Native American Portraits: Points of Inquiry, the new exhibition in the New Mexico History Museum’s Mezzanine Gallery, features more than 50 exquisite, original prints taken from the mid-1800s to 1035. What makes them even more arresting are the more than 50 frames surrounding each photo.
How we found them is one of the interesting little back-stories that so many museums have to tell.
The show is hung in what’s known as a “salon style” exhibition, where the groupings look more like what you might see in someone’s living room than the standard march of photos across a wall most common in museums. Given that, curator and archivist Daniel Kosharek, along with exhibition designer Caroline Lajoie, didn’t want a series of identical frames. But they lacked the funds to order up an assortment from your local frame shape.
The hunt was on.
“It started with a few finds at a garage sale,” Daniel said.

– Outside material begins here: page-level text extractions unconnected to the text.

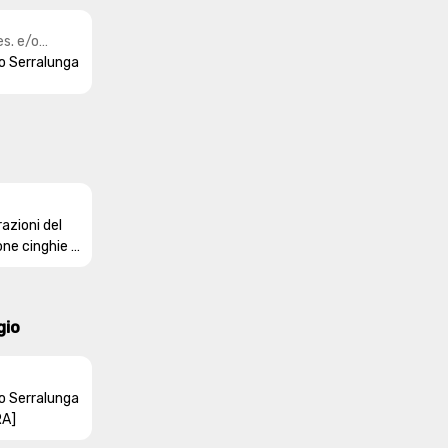
es. e/o
o Serralunga
o/tema
azioni del
one cinghie e
gio
o Serralunga
RA]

Andrew Smith, one of the co-curators of the exhibit and owner of Andrew Smith Gallery, provided three historically accurate frames for the Edward S. Curtis images. The Museum of New Mexico’s Conservation Department helped create several shadowbox-like frames to hold postcard images in a sort of suspended animation, rather than tacking them down.
“It ended with scouring the basement of a local gallery and molding-diving in the storage locker of a framing company,” Daniel said. “The end result? Well, you be the judge.”